Had no idea where to put this, so went with the General category.

I have a site that is hosted with an external hosting service. I received an email from a computer repair shop that said he had a customer come in infected with the winantivirus 2009 malware. He said the customer had done a google search for a local business and the link shows one of our pages. When she clicked on said link, a winantivirus 2009 popup appears. I did this on my machine and if you exit or cancel out of the popup, the webpage is redirected to pc-security-scan.com (which is on of the malwares sites).

I have now received another phone call from a person saying they tried to go to a different page on our site through a google search and the same thing happened.

If I go directly to the site or to one of the pages (not going through a search) everything works fine.

I have checked the html and do not see anything odd.

So I guess the questions are:
1. Is this something on our site?
2. Is it something through google on the redirect?

BTW-The business that she searched for is no longer open and it is not listed on our business services page that google shows it is linking to.

Any help wud b greatly appreciated.

Ok, I will answer my own question in hopes it will help someone else.

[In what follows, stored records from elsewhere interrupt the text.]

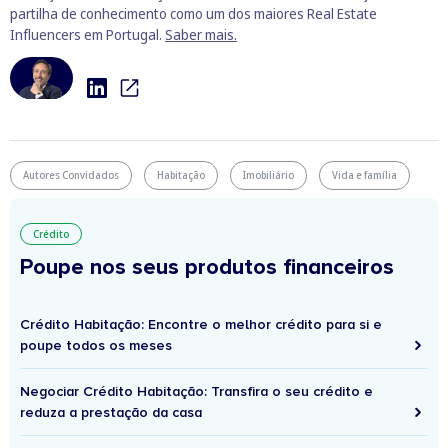
partilha de conhecimento como um dos maiores Real Estate
Influencers em Portugal.
Saber mais.
Autores Convidados
Habitação
Imobiliário
Vida e família
Crédito
Poupe nos seus produtos financeiros
Crédito Habitação: Encontre o melhor crédito para si e
poupe todos os meses
Negociar Crédito Habitação: Transfira o seu crédito e
reduza a prestação da casa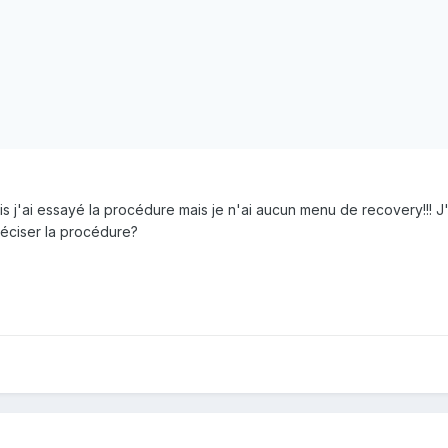
is j'ai essayé la procédure mais je n'ai aucun menu de recovery!!!
préciser la procédure?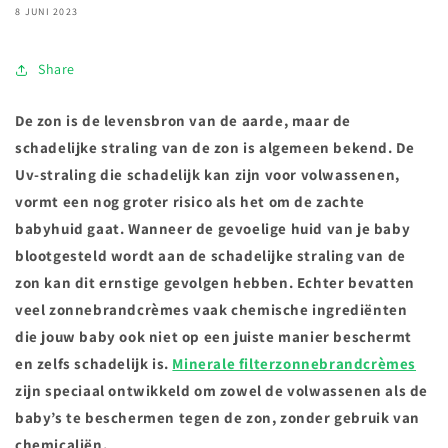
8 JUNI 2023
Share
De zon is de levensbron van de aarde, maar de
schadelijke straling van de zon is algemeen bekend. De
Uv-straling die schadelijk kan zijn voor volwassenen,
vormt een nog groter risico als het om de zachte
babyhuid gaat. Wanneer de gevoelige huid van je baby
blootgesteld wordt aan de schadelijke straling van de
zon kan dit ernstige gevolgen hebben. Echter bevatten
veel zonnebrandcrèmes vaak chemische ingrediënten
die jouw baby ook niet op een juiste manier beschermt
en zelfs schadelijk is.
Minerale filterzonnebrandcrèmes
zijn speciaal ontwikkeld om zowel de volwassenen als de
baby’s te beschermen tegen de zon, zonder gebruik van
chemicaliën.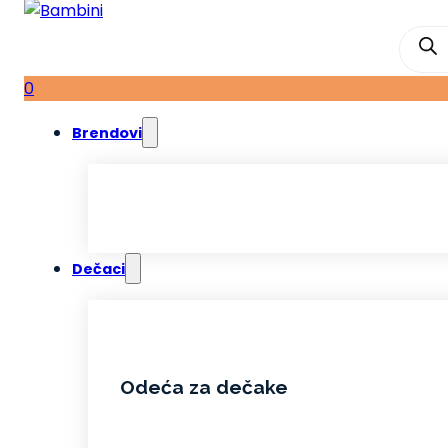
Produ
searc
0
Brendovi
Dečaci
Odeća za dečake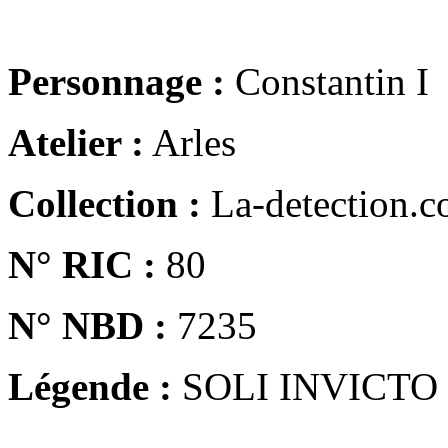
Personnage :
Constantin I
Atelier :
Arles
Collection :
La-detection.
N° RIC :
80
N° NBD :
7235
Légende :
SOLI INVICTO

There was a file on all my hosted sites that came through ftp (a co-worker was infected and unknowingly upd the file). The file is .htaccess that was redirecting anybody that came into the site to the winantivirus 2009 site. They were then affected if they clicked on the pop-up

I removed those files from the hosting server then recommend everyone run an anti-malware to cure the infection.

I have several clients that tell me "Oh I don't need that, I have a very good virus program". Please explain to your clients that that malware and viruses are different and often need a different application to heal.

Is there a specific removal tool for this virus that you know of?

There is a specific ant-malware tool that i found works. I guess the admins of this site don't allow me to mention it as it was removed from my original post.

It is a shame that you cannot mention a freeware program that works. I certainly don't work for the company or anything, but I guess rules are rules.

Do a google search for anti-malware, and if you clicked on one of the first items that begins with an M you will probably find the one that I have found that works.

Good luck

Ok thanks. I saw a pop-up on my computer the other day that seems it might match this, and hopefully I didn't accidentally install the sucker on my machine, but I did a virus scan and it came up empty. Didn't know until I saw this post that this was the 'new virus' going around. I'll try the search you recommended later.